How AI works in Animl
Last updated
Last updated
For the foreseeable future, we expect that a single ML model will probably not emerge that can meet everyone's camera trap image classification needs. Instead, the ML landscape for camera traps will look more like a mosaic of smaller, niche models designed for specific conservation use-cases, different environments, and different target species.
In order to support this, we designed Animl to be as flexible and model-agnostic as possible. In other words, we see Animl as a platform that allows users to rapidly deploy their own domain-specific classifiers and integrate them into their image processing pipelines. In addition to Bring-Your-Own-Model (BYOM) support, Animl offers some high-level, general purpose algorithms - like Megadetector v5a and v5b - out of the box for anyone to use.
Every new Project has access to Megadetector to perform object detection. Megadetector does a fantastic job of identifying whether or not there's an object of interest in an image, effectively allowing users to filter out empties automatically. If there is an object of interest in the image, Megadetector also draws a bounding box around it and attempts to predict whether object is a person, vehicle, or animal.

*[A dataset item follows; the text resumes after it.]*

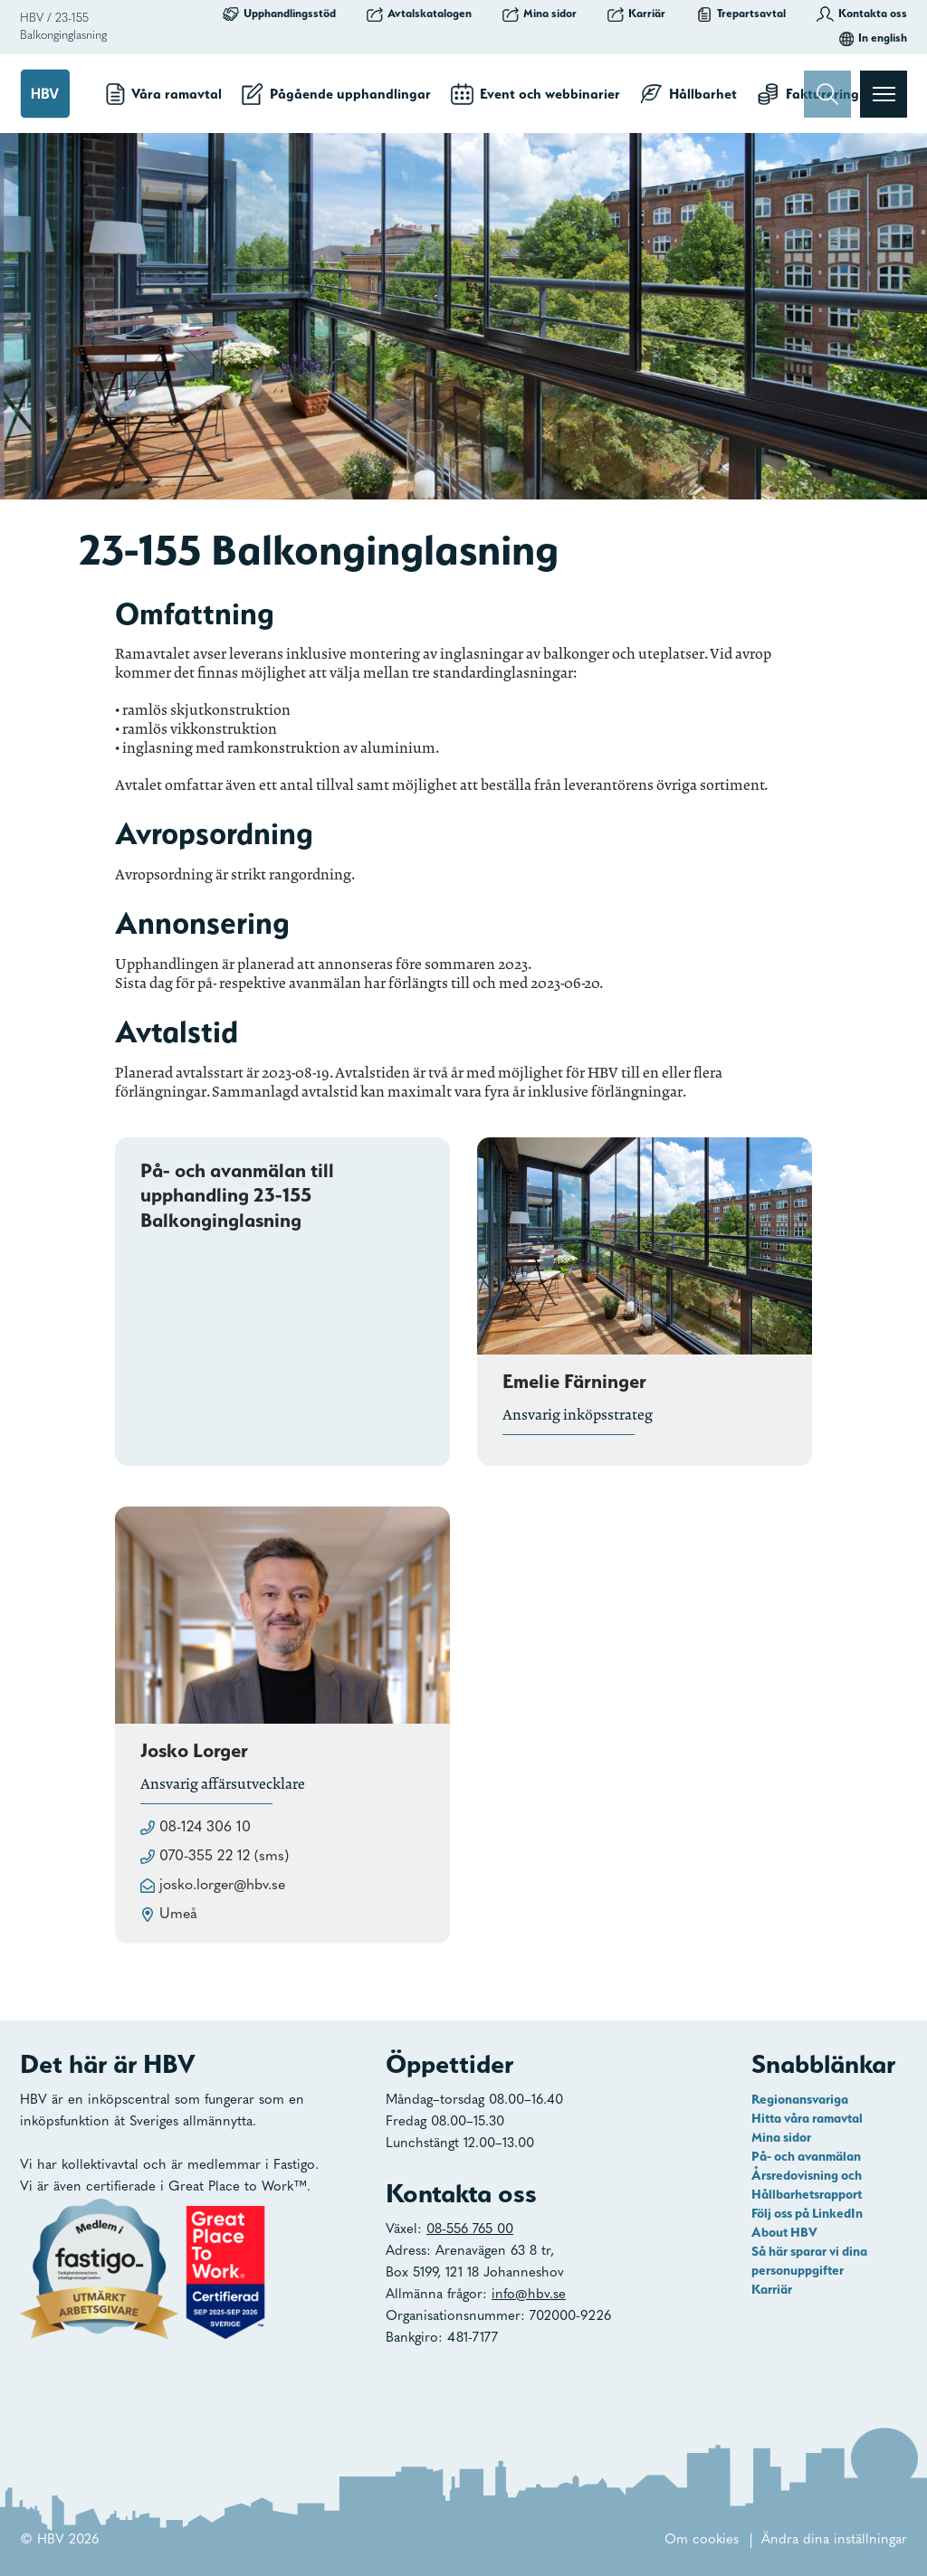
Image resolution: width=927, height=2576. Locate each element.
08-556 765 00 (469, 2230)
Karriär (636, 13)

Animl also allows users to configure settings for all of the models they use - including Megadetector - so, for example, if you are unlikely to see any vehicles in your camera trap data or simply don't need to label them and don't want to deal with invalidating any false positives that might arise, you can simply turn off that label in your Megadetector Automation Rule settings. You can also adjust the confidence thresholds up and down for each label Megadetector (or any other model) returns, allowing you to optimize performance for your unique data sets and labeling needs.
Currently, the deployment of new models is a semi-manual process that TNC will have to assist you with. If you have a classifier and you're interested in deploying it for use in your Animl project, contact Nathaniel Rindlaub at <first name>.<last name>@tnc.org.
It's often desirable to run images through a sequence (or pipeline) of ML models that perform different functions. For example, if you have a classifier that can distinguish between deer, bears, and mountain lions, it would be a lot more efficient to request Megadetector predictions first, and then, if it thinks that there's an animal present, send that image along to your classifier to try to determine what kind of animal it is.
Another advantage to chaining object detectors and classifiers is that Animl will automatically pass along the bounding-box that was generated in the object-detection stage and use it to crop the background out of the image before sending it to the classifier for inference. Because the backgrounds are often what makes image classification hard on camera trap images, stripping as much of it out as possible will make classification predictions much more accurate.
Animl's flexible Automation Rules support all of this by allowing users to completely control and customize their pipelines, deciding which models their images are submitted to, under what conditions, and in what order.
It's important to note that Animl does not learn or improve on its own, nor does it allow users to automatically train their own classifiers (training classifiers is out of the scope of this documentation, but a brief summary can be found here).
What it does help you do is provide a user interface and user management system for developing a labeled training dataset, which can then be exported and used to train new classifiers/models in an environment suited for deep learning. In fact, if you are using Animl to structure and label your data for any other reason, you are also inadvertently creating a training dataset that might be useful for developing your own bespoke classifier down the road.
There are many other more general purpose tools out there that help you develop labeled training data for image classifiers, but Animl offers a handful of features geared towards addressing some of the unique challenges involved with training ML models for camera traps. For example:
if you're using Megadetector, you will automatically have bounding boxes generated for you, thus dramatically reducing the time it takes to label your images because you don't have to manually draw each one
The bounding box information is exported along with your labels, allowing you to crop the backgrounds out of your training images before you initiate training
location information - i.e., what deployment the image came from - is also exported, which can be critical when training camera trap classifiers. Because one of the challenges of ML with camera trap data is that the models tend to learn too much about the backgrounds of the images they've been trained on, it is often a good strategy to try to mitigate this by splitting your data into training, validation, and test sets by location.